Il cantiere in corso è curato dall’Agenzia di sicurezza territoriale e Protezione civile e prevede, tra l’altro, la realizzazione di un’ulteriore paratia di contenimento e l’ampliamento del sistema di drenaggio delle acque.

Il dettaglio dei lavori
L’opera, già in fase avanzata, è collocata nei pressi degli edifici lesionati dalla frana che interessa l’abitato di Predolo. L’obiettivo è mitigare le conseguenze del dissesto, mettendo in sicurezza la zona attualmente colpita.
In concreto, si sta realizzando di una paratia di pali trivellati e gettati in cemento armato, collegati da un cordolo a cui potranno essere agganciati dei tiranti d’ancoraggio.

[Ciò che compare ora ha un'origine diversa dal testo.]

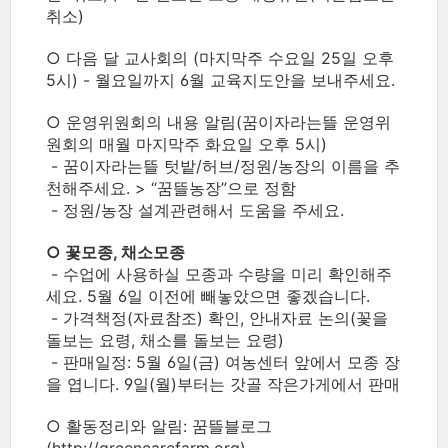
취소)
○ 다음 달 교사회의 (마지막주 수요일 25일 오후
5시) - 월요일까지 6월 교육지도안을 보내주세요.
○ 운영위원회의 내용 알림(꿈이자라는뜰 운영위
원회의 매월 마지막주 화요일 오후 5시)
- 꿈이자라는뜰 텃밭/허브/정원/농장의 이름을 추
천해주세요. > “꿈뜰농장”으로 정함
- 정원/농장 설계관련해서 도움을 주세요.
○ 꽃모종, 채소모종
- 수업에 사용하실 모종과 수량을 미리 확인해주
세요. 5월 6일 이전에 빼놓았으면 좋겠습니다.
- 가격책정(자료참조) 확인, 안내자료 논의(꽃을
돌보는 요령, 채소를 돌보는 요령)
- 판매일정: 5월 6일(금) 여농센터 앞에서 모종 장
을 엽니다. 9일(월)부터는 갓골 작은가게에서 판매
○ 활동정리와 알림: 꿈뜰블로그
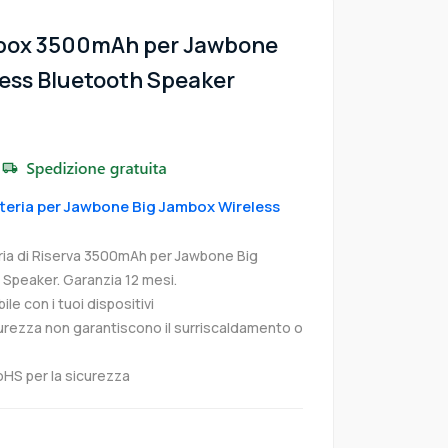
mbox 3500mAh per Jawbone
ess Bluetooth Speaker
atteria per Jawbone Big Jambox Wireless
ia di Riserva 3500mAh per Jawbone Big
Speaker. Garanzia 12 mesi.
e con i tuoi dispositivi
curezza non garantiscono il surriscaldamento o
oHS per la sicurezza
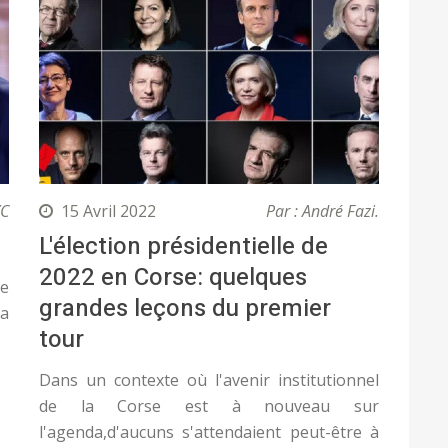
XC
15 Avril 2022
Par : André Fazi.
L'élection présidentielle de
2022 en Corse: quelques
le
grandes leçons du premier
la
tour
Dans un contexte où l'avenir institutionnel
de la Corse est à nouveau sur
l'agenda,d'aucuns s'attendaient peut-être à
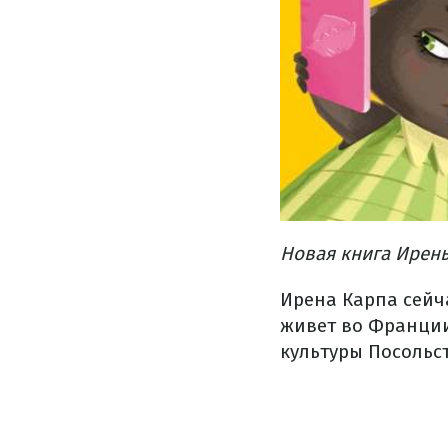
Новая книга Ирен
Ирена Карпа сейч
живет во Франции
культуры Посольс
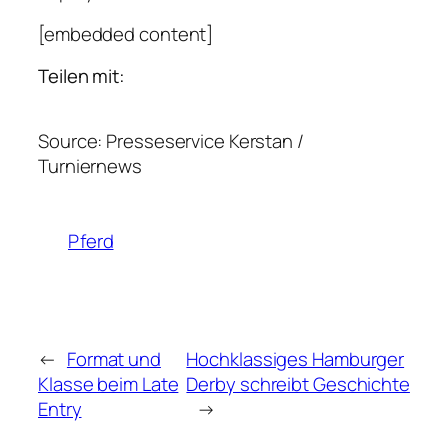
[embedded content]
Teilen mit:
Source: Presseservice Kerstan /
Turniernews
Pferd
←
Format und
Hochklassiges Hamburger
Klasse beim Late
Derby schreibt Geschichte
Entry
→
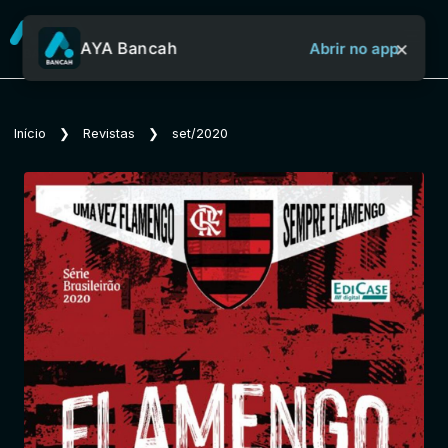
×
AYA Bancah
Abrir no app
Sobre o Aya Bancah
Início
❯
Revistas
❯
set/2020
Início
Revistas
Jornais
Notícias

A ciò si uniscono opere di drenaggio tradizionale e profondo, con il rafforzamento e l’ampliamento del sistema già presente di pozzi ispezionabili, collegati sul fondo da condotta di scarico.
Il nuovo sistema drenerà le acque più superficiali responsabili dello stato di saturazione del terreno, garantendo buoni risultati anche a profondità superiori.
Queste opere non richiedono manutenzione e il loro effetto nel tempo sarà monitorabile con letture inclinometriche.